Modern CT - Hiroshima revisited, or a walk in the park?

Modern medical use of computerised tomography (CT) is increasing. On this page we explore the risk of cancer associated with CT scanning, which may be in the region of 1:4000, or even more severe. Radiation from a single CT scan is equivalent to about 100 to 250 plain chest films, and is showing no signs of decreasing with modern CT scanners. Many physicians seem unaware of this radiation dose, and the associated risks. (Lee et al, 2004). It would seem wise to factor such risks into decision making about whether or not to perform a CT. We should also inform patients of risk, particularly where a young person is having a CT.

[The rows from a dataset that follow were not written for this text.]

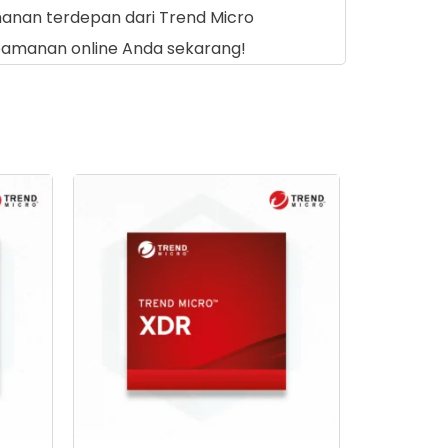
manan terdepan dari Trend Micro
 keamanan online Anda sekarang!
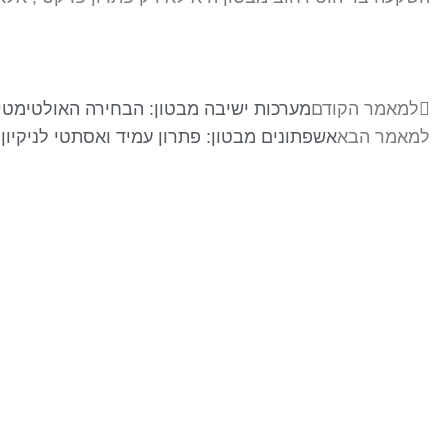
למאמר הקודם
מערכות ישיבה מבטון: הבחירה האולטימטיב
למאמר הבא
אשפתונים מבטון: פתרון עמיד ואסתטי לניקיון 
בר-אל 27 תעשיות בע"מ
מפעלים לייצור ופתוח מוצרי בטון ייחודיים לענף
ההנדסה, התשתיות והאדריכלי . התמחות בפתוח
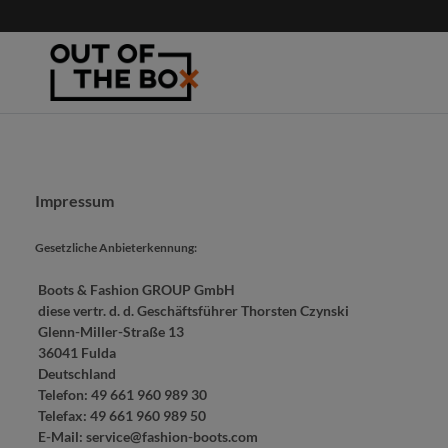
Impressum
Gesetzliche Anbieterkennung:
Boots & Fashion GROUP GmbH
diese vertr. d. d. Geschäftsführer Thorsten Czynski
Glenn-Miller-Straße 13
36041 Fulda
Deutschland
Telefon: 49 661 960 989 30
Telefax: 49 661 960 989 50
E-Mail: service@fashion-boots.com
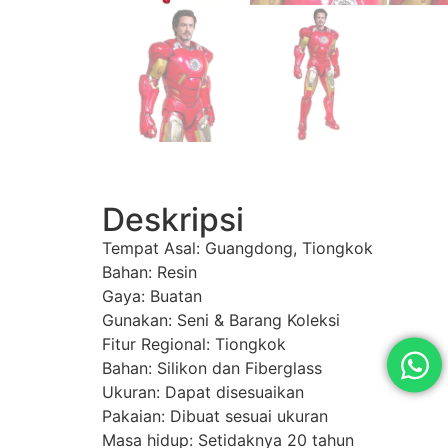
Deskripsi
Tempat Asal: Guangdong, Tiongkok
Bahan: Resin
Gaya: Buatan
Gunakan: Seni & Barang Koleksi
Fitur Regional: Tiongkok
Bahan: Silikon dan Fiberglass
Ukuran: Dapat disesuaikan
Pakaian: Dibuat sesuai ukuran
Masa hidup: Setidaknya 20 tahun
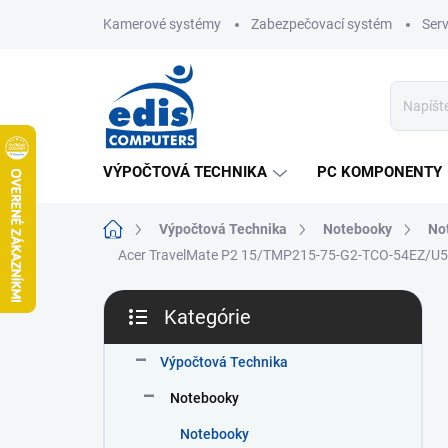
Prejsť
Kamerové systémy
Zabezpečovací systém
Ser
na
obsah
VÝPOČTOVÁ TECHNIKA
PC KOMPONENTY
Domov
Výpočtová Technika
Notebooky
No
Acer TravelMate P2 15/TMP215-75-G2-TCO-54EZ/U
B
Kategórie
o
Preskočiť
č
kategórie
n
Výpočtová Technika
ý
Notebooky
p
a
Notebooky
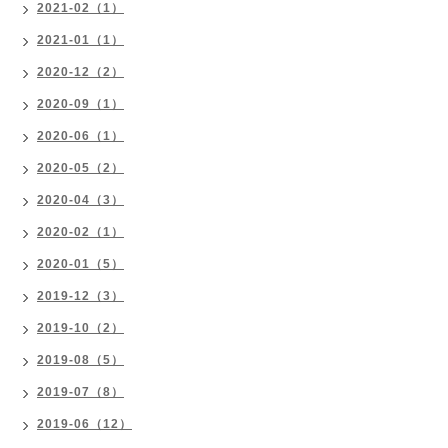
2021-02（1）
2021-01（1）
2020-12（2）
2020-09（1）
2020-06（1）
2020-05（2）
2020-04（3）
2020-02（1）
2020-01（5）
2019-12（3）
2019-10（2）
2019-08（5）
2019-07（8）
2019-06（12）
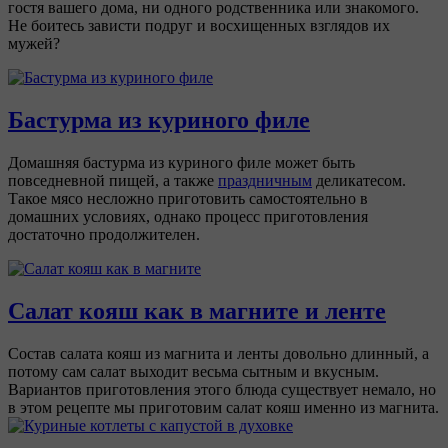
гостя вашего дома, ни одного родственника или знакомого.
Не боитесь зависти подруг и восхищенных взглядов их
мужей?
Бастурма из куриного филе
Домашняя бастурма из куриного филе может быть
повседневной пищей, а также
праздничным
деликатесом.
Такое мясо несложно приготовить самостоятельно в
домашних условиях, однако процесс приготовления
достаточно продолжителен.
Салат кояш как в магните и ленте
Состав салата кояш из магнита и ленты довольно длинный, а
потому сам салат выходит весьма сытным и вкусным.
Вариантов приготовления этого блюда существует немало, но
в этом рецепте мы приготовим салат кояш именно из магнита.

Patients are more likely to sue their doctor (and win) if the doctor doesn't adequately tell them of the risks of the procedure they're undergoing. This is graphically shown in the Australian case of Rogers versus Whitaker, where the surgeon failed to caution the patient about the 1:14 000 risk of surgery to a damaged eye. When the patient subsequently developed near-total loss of vision due to sympathetic ophthalmia, the damages awarded were substantial, not related to the competence of the surgery, but because of poor communication of risk.

1. A brief introduction to radiation terminology

Radiation terminology is made more confusing because there are old and new-style units. One of the merits of the older units --- roentgens and rads and rems --- is that one Roentgen of x-rays produces about a rad of tissue dose of radiation, which has a rem of biological effect. So for x-rays at least, we could say with some confidence that `a Roentgen is a rad is a rem'!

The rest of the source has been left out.